Work order: Your answer must be an exact copy of the data below, minus any pictures.

Data listing START

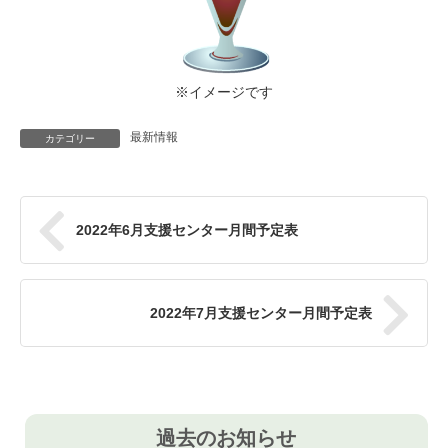
※イメージです
最新情報
カテゴリー
2022年6月支援センター月間予定表
2022年7月支援センター月間予定表
過去のお知らせ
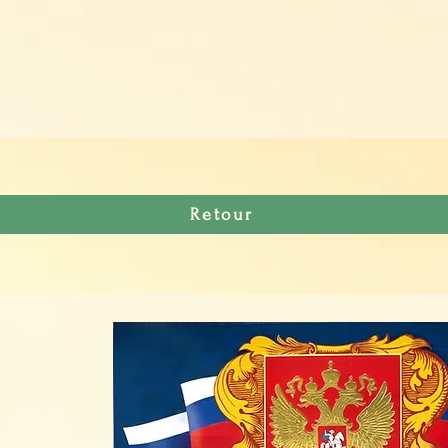
Retour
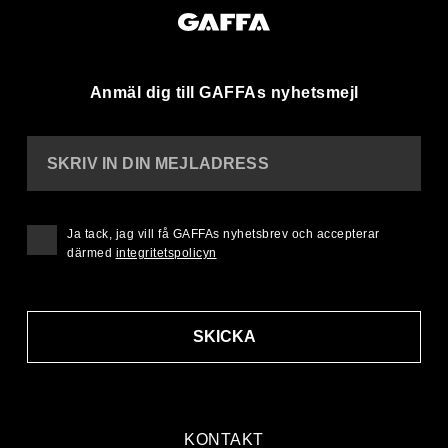
Anmäl dig till GAFFAs nyhetsmejl
SKRIV IN DIN MEJLADRESS
Ja tack, jag vill få GAFFAs nyhetsbrev och accepterar
därmed
integritetspolicyn
SKICKA
KONTAKT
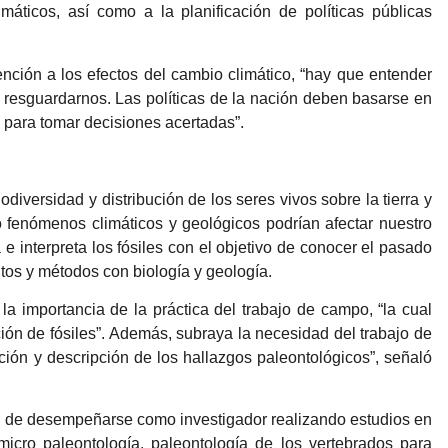
máticos, así como a la planificación de políticas públicas
nción a los efectos del cambio climático, “hay que entender
resguardarnos. Las políticas de la nación deben basarse en
 para tomar decisiones acertadas”.
odiversidad y distribución de los seres vivos sobre la tierra y
o fenómenos climáticos y geológicos podrían afectar nuestro
a e interpreta los fósiles con el objetivo de conocer el pasado
ntos y métodos con biología y geología.
la importancia de la práctica del trabajo de campo, “la cual
ión de fósiles”. Además, subraya la necesidad del trabajo de
cación y descripción de los hallazgos paleontológicos”, señaló
 de desempeñarse como investigador realizando estudios en
icro paleontología, paleontología de los vertebrados para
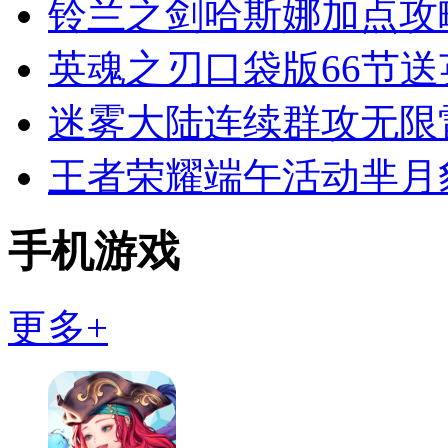
铃兰之剑哈斯娜加点攻
英魂之刃口袋版66节送
迷雾大陆连续群攻无限
王者荣耀端午活动芈月
手机游戏
更多+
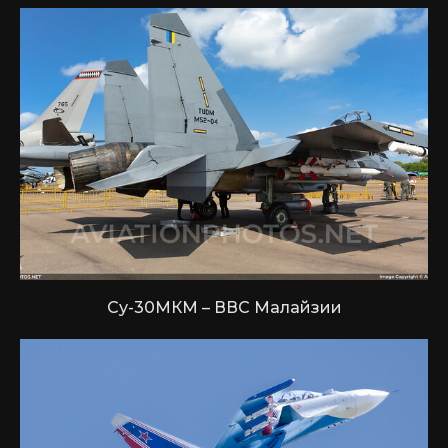
Су-30МКМ – ВВС Малайзии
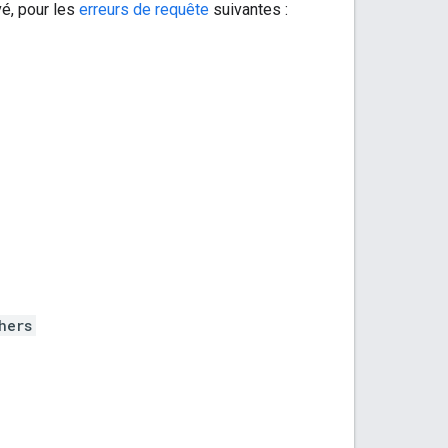
vé, pour les
erreurs de requête
suivantes :
hers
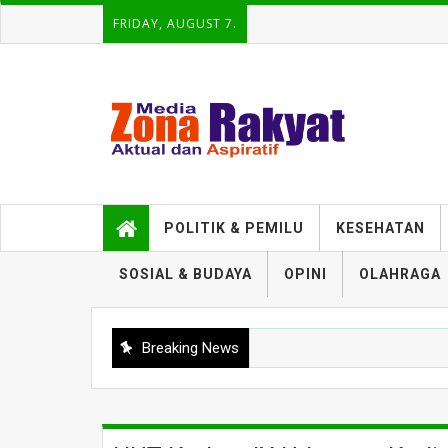
FRIDAY, AUGUST 7.
POLITIK & PEMILU
KESEHATAN
SOSIAL & BUDAYA
OPINI
OLAHRAGA
Breaking News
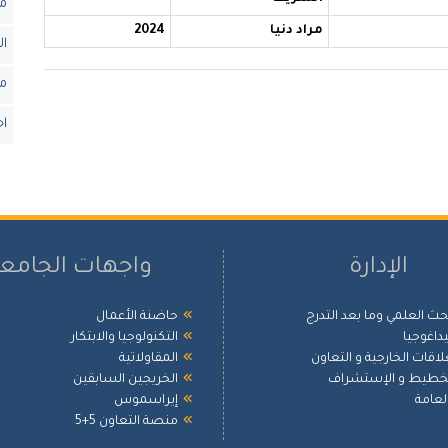
مخ
مراد دنيا
2024
ال
ما
اح
الإدارة
واجهات الجامع
بحث العلمي وما بعد التدرج
حاضنة الأعمال
بيداغوجيا
التكنولوجيا والابتكار
علاقات الخارجية و التعاون
المقاولاتية
لتخطيط و الإستشراف
الخريجين السابقين
العامة
إيراسموس
منصة التعاون 5+5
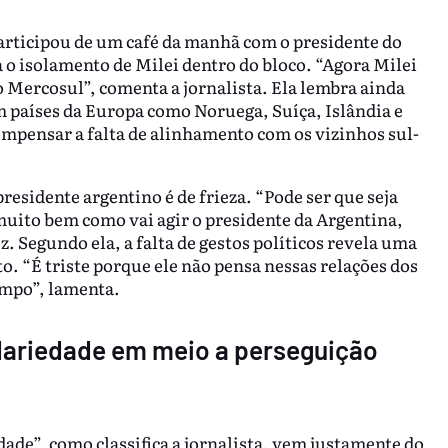
participou de um café da manhã com o presidente do
 o isolamento de Milei dentro do bloco. “Agora Milei
 o Mercosul”, comenta a jornalista. Ela lembra ainda
 países da Europa como Noruega, Suíça, Islândia e
ompensar a falta de alinhamento com os vizinhos sul-
esidente argentino é de frieza. “Pode ser que seja
uito bem como vai agir o presidente da Argentina,
z. Segundo ela, a falta de gestos políticos revela uma
o. “É triste porque ele não pensa nessas relações dos
empo”, lamenta.
lidariedade em meio a perseguição
dade”, como classifica a jornalista, vem justamente do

Data listing END

Exercise result:
※イメージです
最新情報
カテゴリー
2022年6月支援センター月間予定表
2022年7月支援センター月間予定表
過去のお知らせ
Retour
Anmäl dig till GAFFAs nyhetsmejl
SKRIV IN DIN MEJLADRESS
Ja tack, jag vill få GAFFAs nyhetsbrev och accepterar
därmed
integritetspolicyn
SKICKA
KONTAKT
máticos, así como a la planificación de políticas públicas
nción a los efectos del cambio climático, “hay que entender
resguardarnos. Las políticas de la nación deben basarse en
 para tomar decisiones acertadas”.
odiversidad y distribución de los seres vivos sobre la tierra y
o fenómenos climáticos y geológicos podrían afectar nuestro
a e interpreta los fósiles con el objetivo de conocer el pasado
ntos y métodos con biología y geología.
la importancia de la práctica del trabajo de campo, “la cual
ión de fósiles”. Además, subraya la necesidad del trabajo de
cación y descripción de los hallazgos paleontológicos”, señaló
 de desempeñarse como investigador realizando estudios en
icro paleontología, paleontología de los vertebrados para
铃兰之剑哈斯娜加点攻
英魂之刃口袋版66节送
迷雾大陆连续群攻无限
王者荣耀端午活动芈月
手机游戏
更多+
Су-30МКМ – ВВС Малайзии
vé, pour les
erreurs de requête
suivantes :
hers
FRIDAY, AUGUST 7.
POLITIK & PEMILU
KESEHATAN
SOSIAL & BUDAYA
OPINI
OLAHRAGA
Breaking News
مخ
مراد دنيا
2024
ال
ما
اح
الإدارة
واجهات الجامع
بحث العلمي وما بعد التدرج
حاضنة الأعمال
بيداغوجيا
التكنولوجيا والابتكار
علاقات الخارجية و التعاون
المقاولاتية
لتخطيط و الإستشراف
الخريجين السابقين
العامة
إيراسموس
منصة التعاون 5+5
participou de um café da manhã com o presidente do
 o isolamento de Milei dentro do bloco. “Agora Milei
 o Mercosul”, comenta a jornalista. Ela lembra ainda
 países da Europa como Noruega, Suíça, Islândia e
ompensar a falta de alinhamento com os vizinhos sul-
esidente argentino é de frieza. “Pode ser que seja
uito bem como vai agir o presidente da Argentina,
z. Segundo ela, a falta de gestos políticos revela uma
o. “É triste porque ele não pensa nessas relações dos
empo”, lamenta.
lidariedade em meio a perseguição
dade”, como classifica a jornalista, vem justamente do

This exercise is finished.